(Records excerpted from a collection)
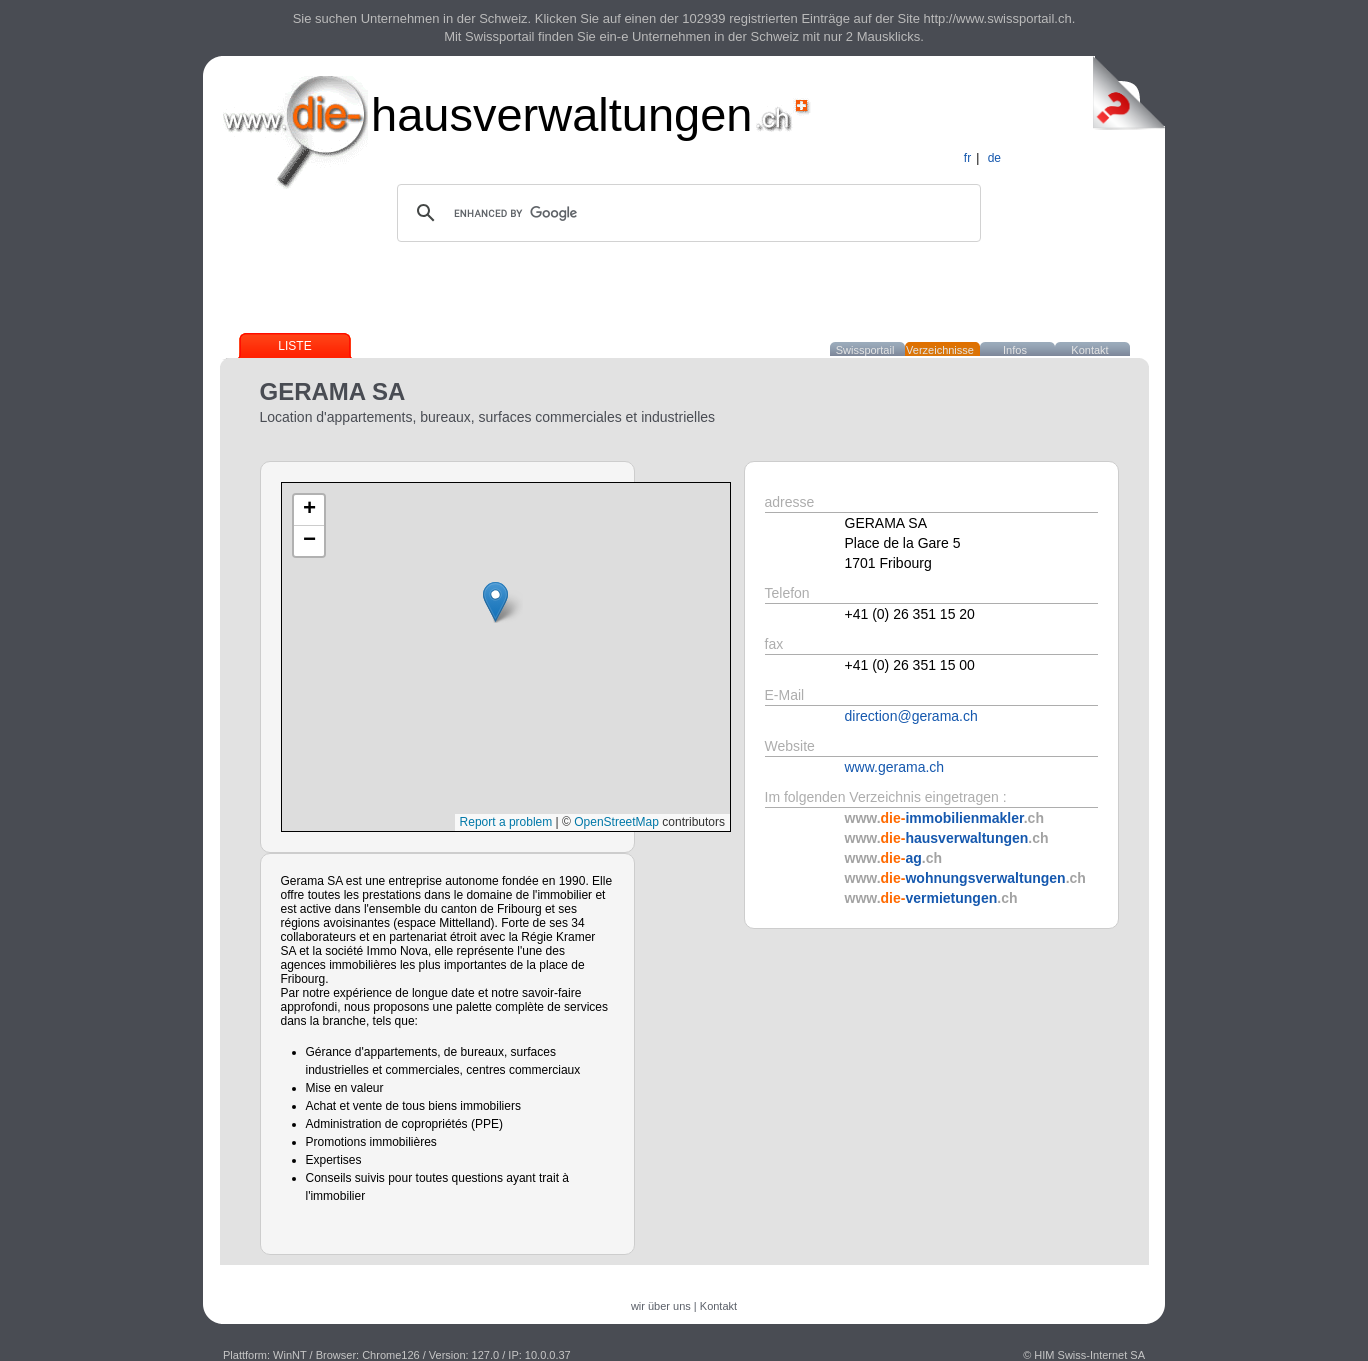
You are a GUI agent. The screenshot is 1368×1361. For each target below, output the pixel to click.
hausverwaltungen (562, 114)
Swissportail (865, 350)
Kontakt (1089, 350)
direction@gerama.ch (911, 716)
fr (967, 158)
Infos (1015, 350)
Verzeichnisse (940, 350)
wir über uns (661, 1306)
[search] (686, 213)
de (994, 158)
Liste (294, 346)
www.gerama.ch (895, 767)
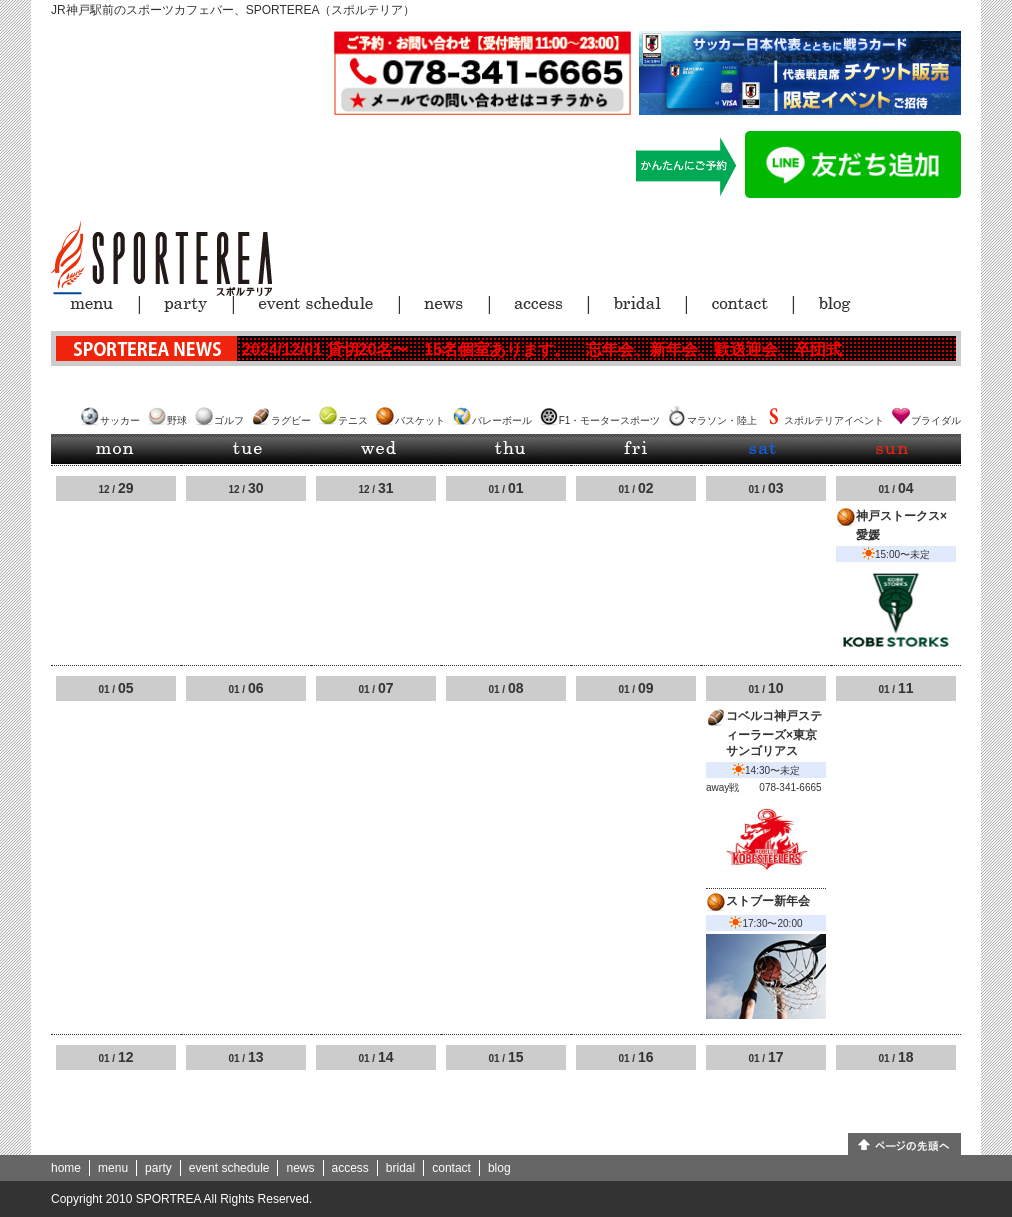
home (66, 1168)
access (350, 1168)
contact (451, 1168)
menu (113, 1168)
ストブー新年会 (768, 901)
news (300, 1168)
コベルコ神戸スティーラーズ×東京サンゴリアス (774, 733)
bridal (400, 1168)
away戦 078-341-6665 (764, 787)
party (158, 1168)
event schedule (229, 1168)
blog (499, 1168)
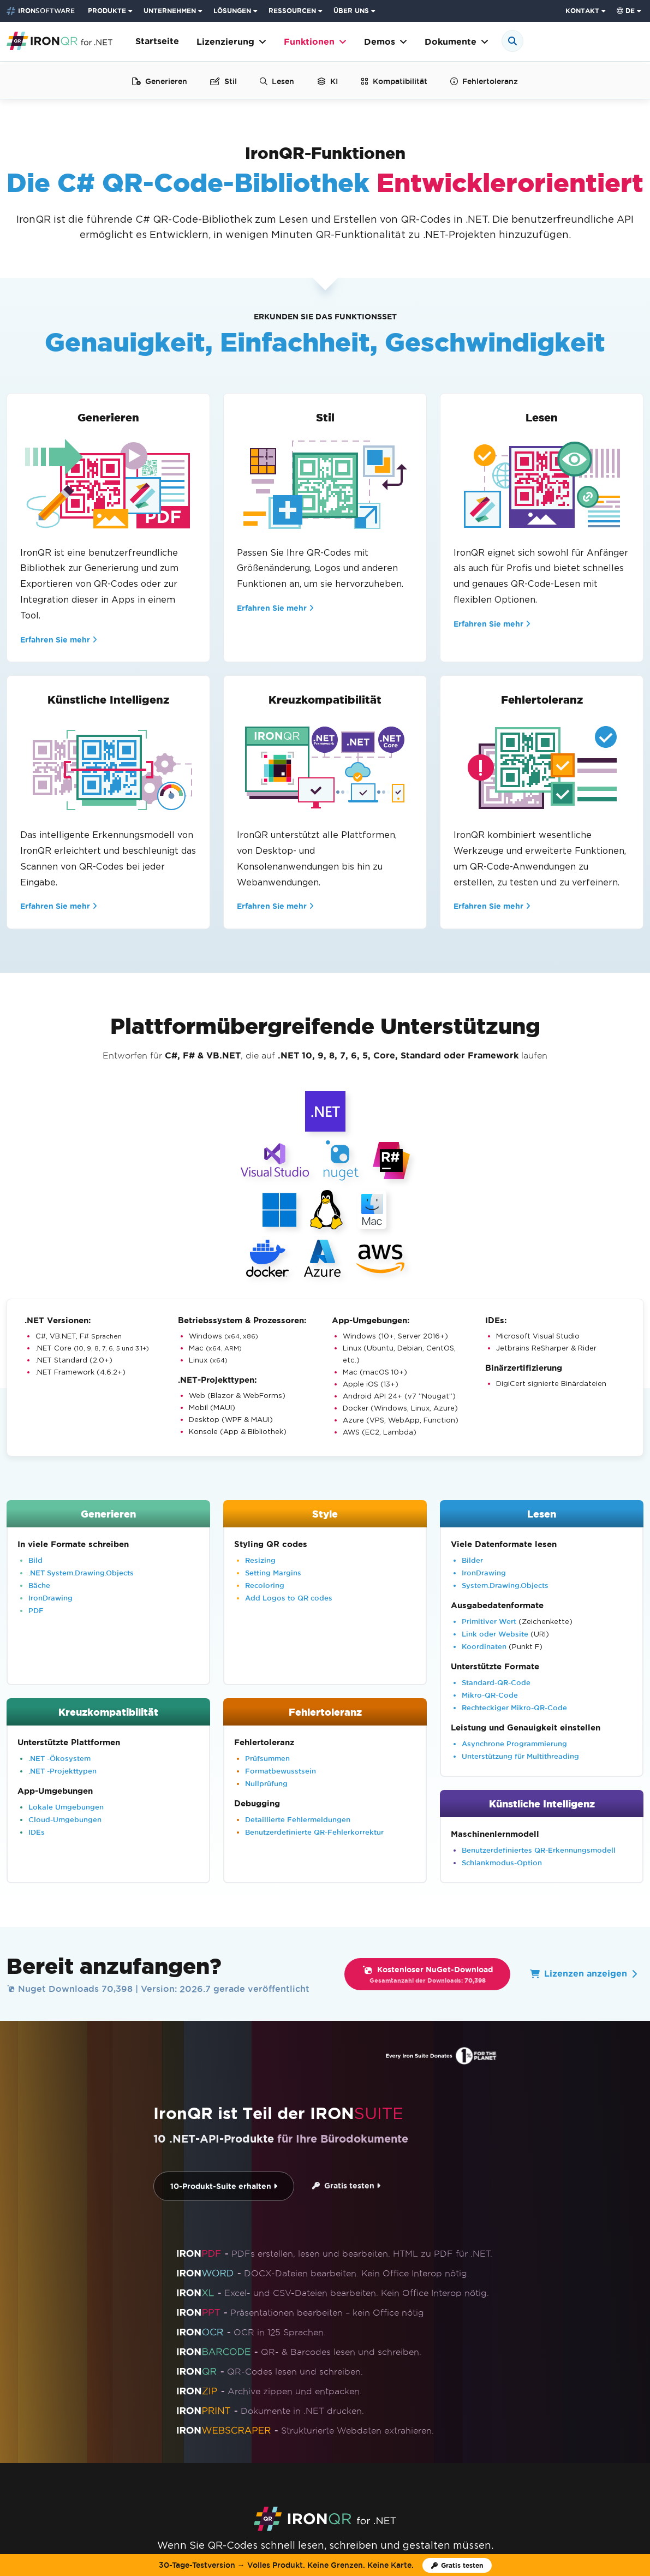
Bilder (472, 1560)
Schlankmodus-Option (502, 1862)
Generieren (159, 81)
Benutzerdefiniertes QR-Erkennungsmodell (539, 1850)
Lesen (277, 81)
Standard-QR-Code (496, 1682)
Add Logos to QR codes (288, 1598)
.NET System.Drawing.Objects (81, 1572)
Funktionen (315, 41)
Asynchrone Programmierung (514, 1743)
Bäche (39, 1585)
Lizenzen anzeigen (583, 1973)
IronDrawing (50, 1598)
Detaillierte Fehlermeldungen (297, 1819)
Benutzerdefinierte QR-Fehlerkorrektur (314, 1832)
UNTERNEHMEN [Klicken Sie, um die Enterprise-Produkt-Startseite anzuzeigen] (170, 10)
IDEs (36, 1832)
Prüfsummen (267, 1758)
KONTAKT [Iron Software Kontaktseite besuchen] (582, 10)
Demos (385, 41)
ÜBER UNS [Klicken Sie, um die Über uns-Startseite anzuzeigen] (351, 10)
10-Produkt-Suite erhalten (223, 2186)
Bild (35, 1560)
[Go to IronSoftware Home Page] (41, 10)
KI (327, 81)
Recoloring (264, 1585)
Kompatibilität (394, 81)
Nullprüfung (266, 1783)
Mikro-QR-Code (490, 1695)
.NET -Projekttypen (62, 1771)
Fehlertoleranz (484, 81)
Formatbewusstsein (280, 1771)
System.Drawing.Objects (505, 1585)
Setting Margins (273, 1572)
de (626, 10)
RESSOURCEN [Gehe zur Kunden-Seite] (292, 10)
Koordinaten (484, 1646)
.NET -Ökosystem (59, 1758)
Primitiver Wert (489, 1621)
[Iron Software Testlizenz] (457, 2565)
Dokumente (456, 41)
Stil (223, 81)
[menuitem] (111, 10)
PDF (36, 1610)
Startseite (157, 41)
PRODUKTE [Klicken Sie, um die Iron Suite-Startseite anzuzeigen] (107, 10)
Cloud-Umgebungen (65, 1819)
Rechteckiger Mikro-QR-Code (514, 1707)
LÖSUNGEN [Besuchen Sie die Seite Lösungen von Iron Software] (232, 10)
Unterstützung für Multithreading (520, 1756)
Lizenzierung (231, 41)
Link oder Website (495, 1634)
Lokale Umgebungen (66, 1807)
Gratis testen (346, 2186)
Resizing (260, 1560)
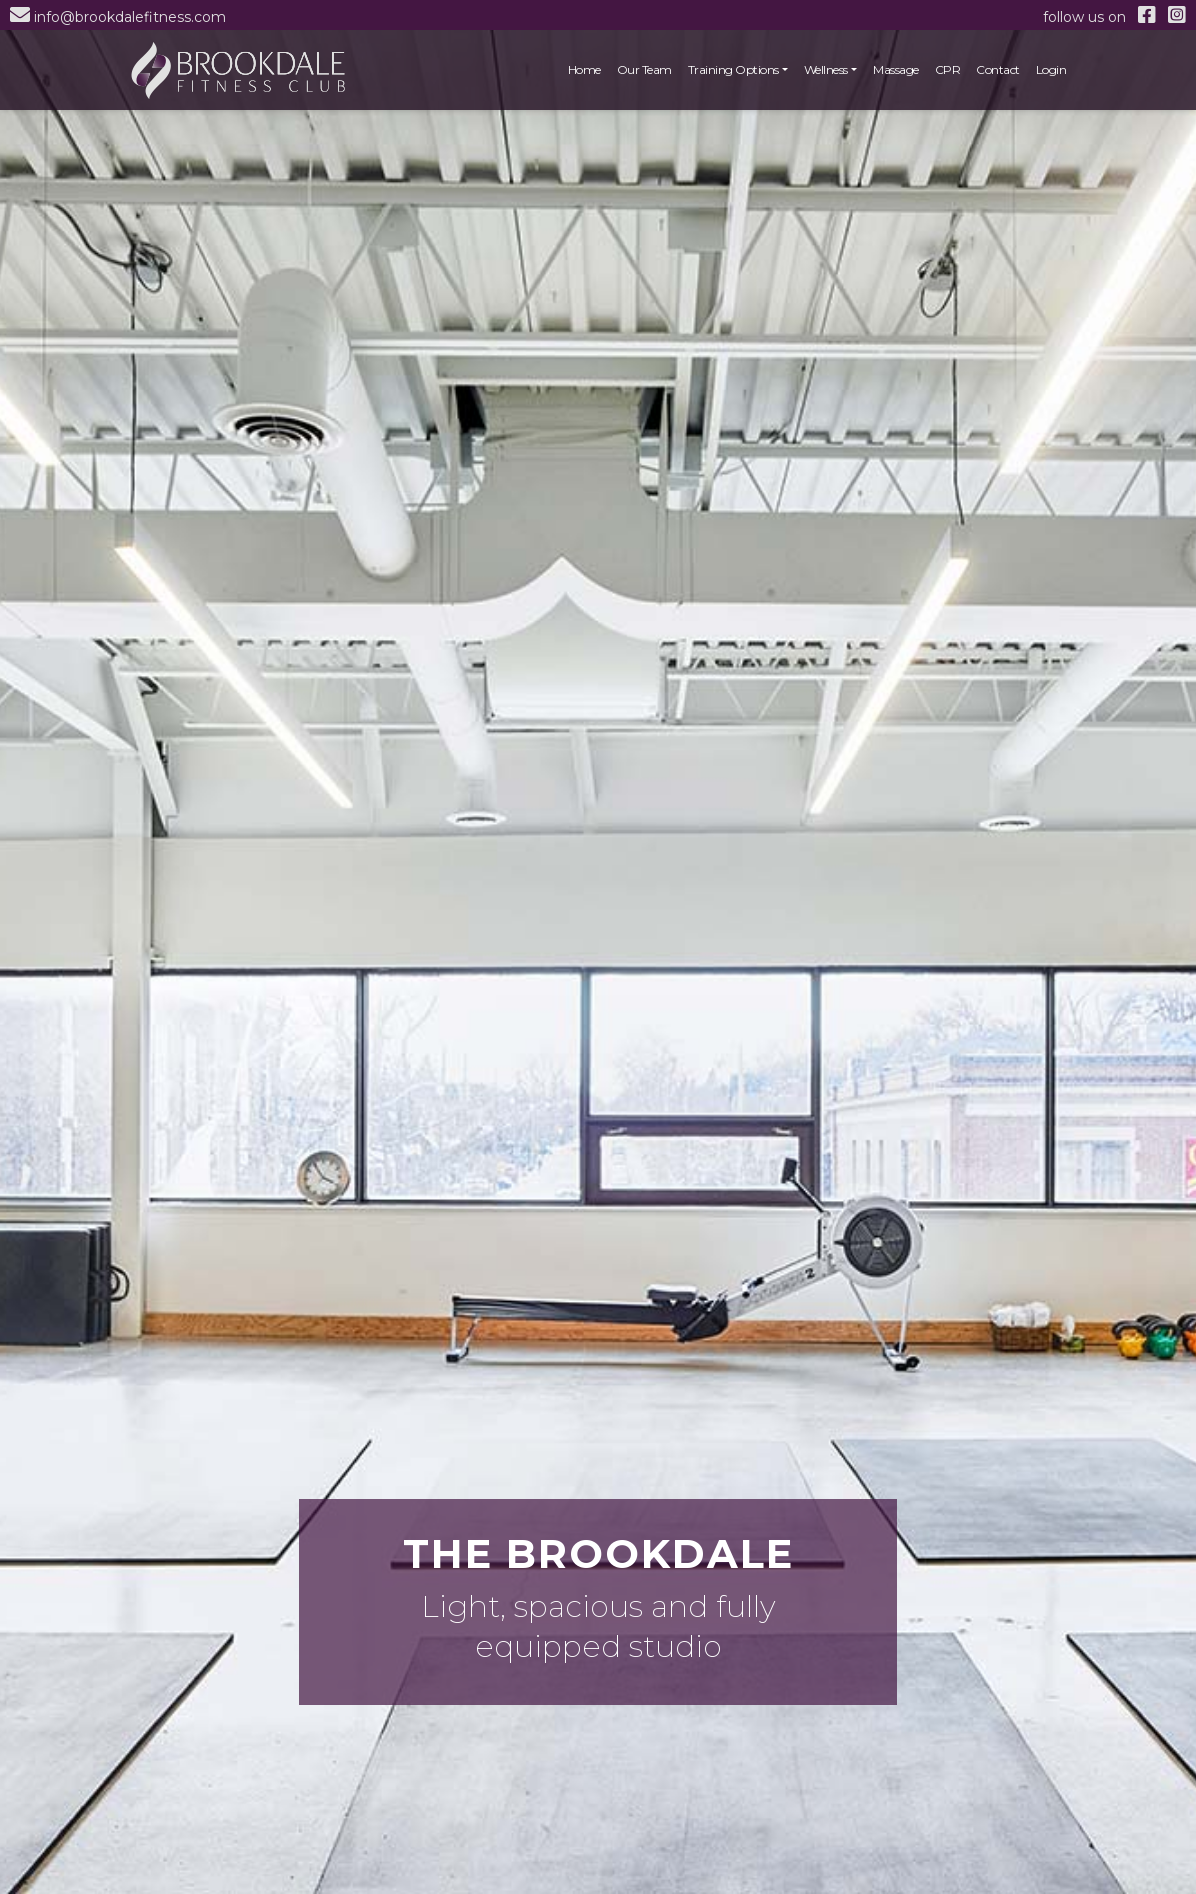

- [Activity]: The number of lines in the data that hold "anzuzeigen" must be the entire answer.

- [Completed task]: 3